Heute ist der 4.05.2026 und wir werfen einen Blick auf den Speyerer Dom, eine wahre Schönheit der romanischen Architektur, die nicht nur Touristen, sondern auch die Einheimischen in ihren Bann zieht. Allerdings sieht es momentan ein wenig trübe aus – das Heidentürmchen, das zwischen dem Domgarten und der Ostseite des Doms thront, ist sanierungsbedürftig. Dombaumeisterin Hedwig Drabik hat bei einer Kontrolle festgestellt, dass das Türmchen dringend etwas Liebe und Pflege benötigt. Es ist nicht nur ein kleiner Schönheitsfehler, sondern Teil einer größeren Baustelle: Die Osttürme des Doms stellen derzeit die größte Baustelle dar.

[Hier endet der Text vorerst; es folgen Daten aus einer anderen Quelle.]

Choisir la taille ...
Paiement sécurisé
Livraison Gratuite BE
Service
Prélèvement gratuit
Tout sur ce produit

Doch das ist nicht alles. Auch an anderen Stellen des Doms gibt es Baustellen, die darauf warten, in Angriff genommen zu werden. Die gesamte Anlage, die zur UNESCO-Weltkulturerbe gehört, ist immer wieder mit Instandhaltungsmaßnahmen konfrontiert. Die Herausforderungen sind enorm, denn die Größe und das hohe Alter des Doms verlangen nach regelmäßigen Bauuntersuchungen, Erneuerungen technischer Einrichtungen sowie notwendigen Reparaturen. Der Erhalt dieser beeindruckenden Bausubstanz als Kirche und Denkmal hat höchste Priorität.

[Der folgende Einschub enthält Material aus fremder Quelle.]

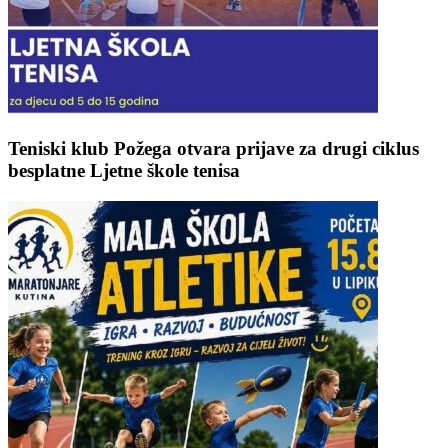
Teniski klub Požega otvara prijave za drugi ciklus
besplatne Ljetne škole tenisa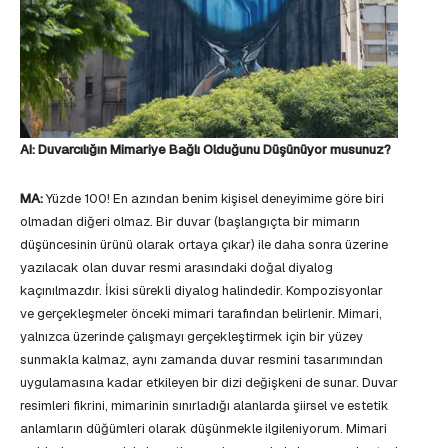
AI: Duvarcılığın Mimariye Bağlı Olduğunu Düşünüyor musunuz?
MA:
Yüzde 100! En azından benim kişisel deneyimime göre biri
olmadan diğeri olmaz. Bir duvar (başlangıçta bir mimarın
düşüncesinin ürünü olarak ortaya çıkar) ile daha sonra üzerine
yazılacak olan duvar resmi arasındaki doğal diyalog
kaçınılmazdır. İkisi sürekli diyalog halindedir. Kompozisyonlar
ve gerçekleşmeler önceki mimari tarafından belirlenir. Mimari,
yalnızca üzerinde çalışmayı gerçekleştirmek için bir yüzey
sunmakla kalmaz, aynı zamanda duvar resmini tasarımından
uygulamasına kadar etkileyen bir dizi değişkeni de sunar. Duvar
resimleri fikrini, mimarinin sınırladığı alanlarda şiirsel ve estetik
anlamların düğümleri olarak düşünmekle ilgileniyorum. Mimari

Die Rolle der Dombaumeisterin
Hedwig Drabik hat als Dombaumeisterin nicht nur die Verantwortung für das Heidentürmchen, sondern auch für die gesamte Planung und Durchführung der erforderlichen Maßnahmen. Das Dombauamt ist hier der zentrale Ansprechpartner. Mit Sitz im Haus am Dom, Edith-Stein-Platz 4, Speyer, ist es nicht nur für die technischen Aspekte, sondern auch für die gesamte Organisation zuständig. Wer Fragen hat oder Informationen benötigt, kann das Dombauamt unter der Telefonnummer +49 6232/102-112 erreichen. Das Sekretariat, unter der Leitung von Sabine Renno, steht ebenfalls bereit, um Anliegen zu klären und Unterstützung zu bieten.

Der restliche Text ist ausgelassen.